What polish should I buy for my van it is just five months old do I need to polish it at all.I have washed it a few times have noticed a few little black streaks from windows etc:Thank you in anticipation 

PRESTO


----------



## Jezport (Jun 19, 2008)

Hi,
Before you polish it make sure the roof and all the seams are clean, as it is this dirt that streaks black as it moves down.

Only use a very hard polish as softer ones cause the black stripes to appear quicker as the polish remains sticky.

Meguires goldclass is pretty good, but dont put too much on, and polish it up twice.
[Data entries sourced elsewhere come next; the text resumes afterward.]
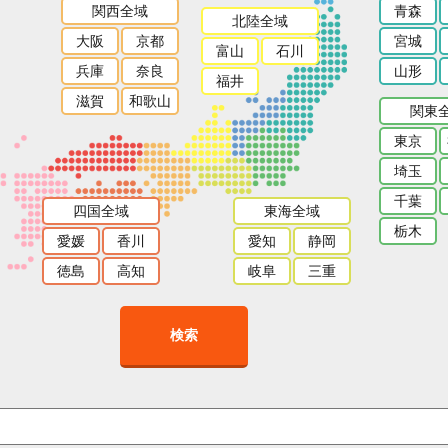
関西全域
青森
北陸全域
大阪
京都
宮城
富山
石川
兵庫
奈良
山形
福井
滋賀
和歌山
関東
東京
埼玉
千葉
四国全域
東海全域
栃木
愛媛
香川
愛知
静岡
徳島
高知
岐阜
三重
検索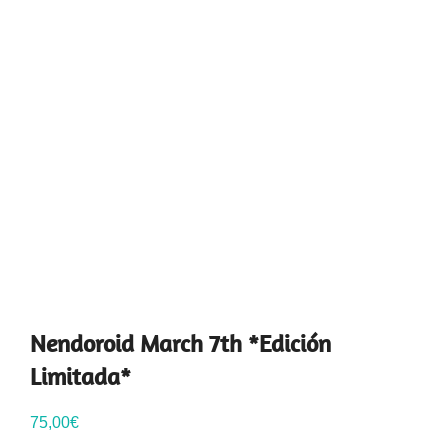
Nendoroid March 7th *Edición
Limitada*
75,00
€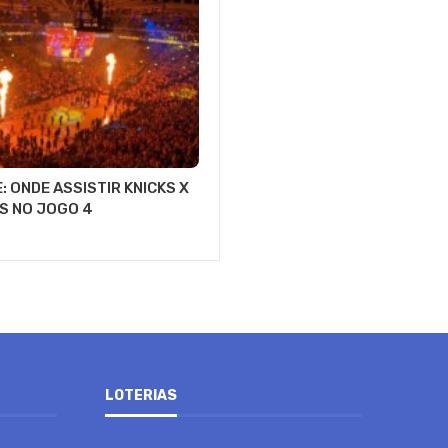
: ONDE ASSISTIR KNICKS X
S NO JOGO 4
LOTERIAS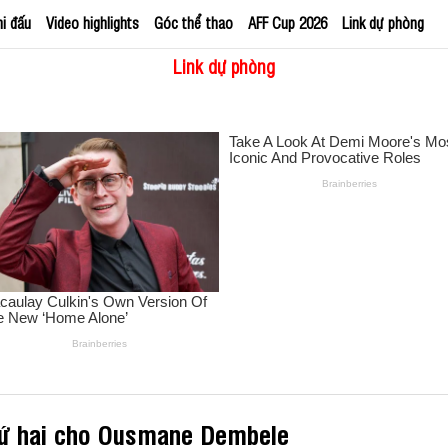
hi đấu
Video highlights
Góc thể thao
AFF Cup 2026
Link dự phòng
Link dự phòng
thứ hai cho Ousmane Dembele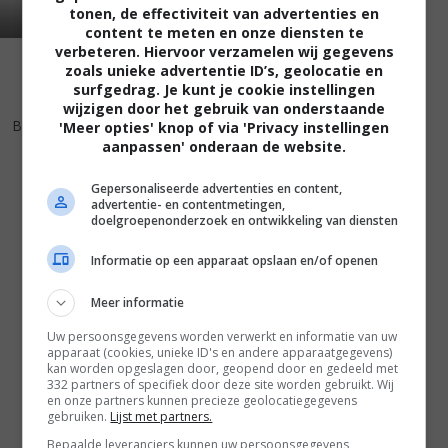
tonen, de effectiviteit van advertenties en
content te meten en onze diensten te
verbeteren. Hiervoor verzamelen wij gegevens
zoals unieke advertentie ID’s, geolocatie en
surfgedrag. Je kunt je cookie instellingen
wijzigen door het gebruik van onderstaande
6
4
,
Boy Meets Girl
(1938)
'Meer opties' knop of via 'Privacy instellingen
aanpassen' onderaan de website.
Gepersonaliseerde advertenties en content,
advertentie- en contentmetingen,
doelgroepenonderzoek en ontwikkeling van diensten
Informatie op een apparaat opslaan en/of openen
Meer informatie
Uw persoonsgegevens worden verwerkt en informatie van uw
apparaat (cookies, unieke ID's en andere apparaatgegevens)
kan worden opgeslagen door, geopend door en gedeeld met
332 partners of specifiek door deze site worden gebruikt. Wij
en onze partners kunnen precieze geolocatiegegevens
gebruiken.
Lijst met partners.
Bepaalde leveranciers kunnen uw persoonsgegevens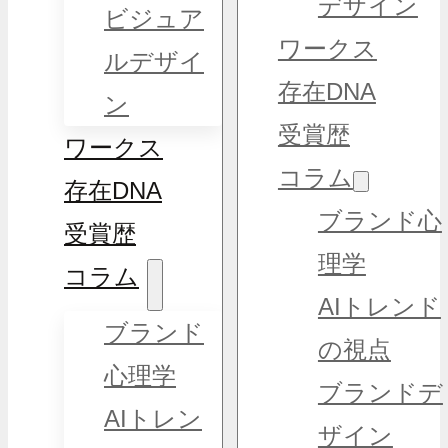
デザイン
ビジュア
ワークス
ルデザイ
存在DNA
ン
受賞歴
ワークス
コラム
存在DNA
ブランド心
受賞歴
理学
コラム
AIトレンド
ブランド
の視点
心理学
ブランドデ
AIトレン
ザイン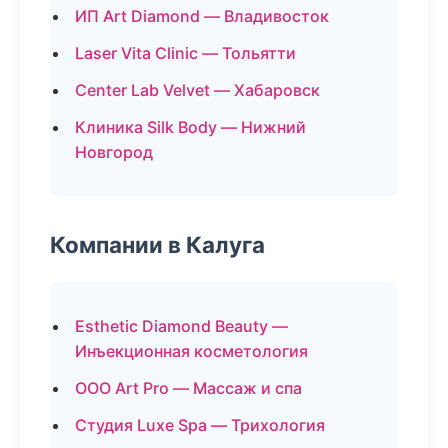
ИП Art Diamond — Владивосток
Laser Vita Clinic — Тольятти
Center Lab Velvet — Хабаровск
Клиника Silk Body — Нижний
Новгород
Компании в Калуга
Esthetic Diamond Beauty —
Инъекционная косметология
ООО Art Pro — Массаж и спа
Студия Luxe Spa — Трихология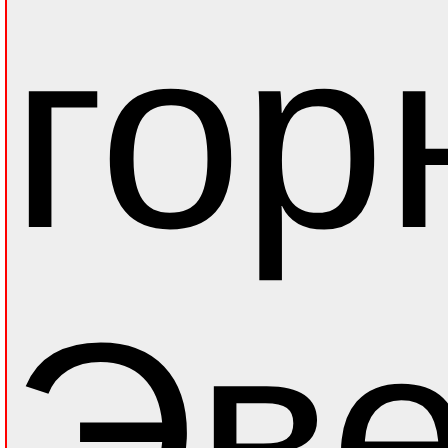
гор
Эве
Preparation is most of the work. I can valet a van and not use wax and get a better finish than someone who has waxed and polished theirs for hours.


----------



## Jezport (Jun 19, 2008)

I would like to add, that you would be better to cuse a claybar to clean your van to get rid of any contaminents that have stuck to the surfaces,. This will leave a very clean smooth surface that doesn't streak as fast.


----------



## bigfoot (May 16, 2005)

I would suggest using Auoglym Lifeshine. Expensive,hard work but well worth it.


----------



## presto (Apr 22, 2009)

Thank you, Both up to me now elbow grease and sweat how many times would you need to polish it per year?
Presto


----------



## Jezport (Jun 19, 2008)

*Claybar Masterclass*

If you are interested in learning how to use a claybar to get a better finish on your motorhome look here Masterclass


----------



## peedee (May 10, 2005)

I use Autoglym, thoroughly clean and polish ones a year. Wash down other times and only polish bits to remove dirty marks. Did try Mer once but prefer Autoglym, easier to use.

peedee


----------



## CliveMott (Mar 10, 2008)

Be a tad carefull if you want to polish fibreglass. Many of the "normal" polishes have constituents in them that leach out the polymers from GRP causing it to turn to dust on the surface. Best get the specialist stuff from a boat chandlers or similar.

Ally body then whatever takes your fancy. 

Black streaks - two basic causes.
1 Dirt from the roof being washed down.
2 Rubber window surrounds give off this muck as the surface breaks down due to sunshine amongst other reasons.


C.


----------



## ThePrisoner (Jan 13, 2009)

Samochodu campingowego I believe. :wink: 

Oh ...polish not polish. Sorry :lol:


----------



## DTPCHEMICALS (Jul 24, 2006)

Dziekuja  i learned another foreign word to day

Dave p


----------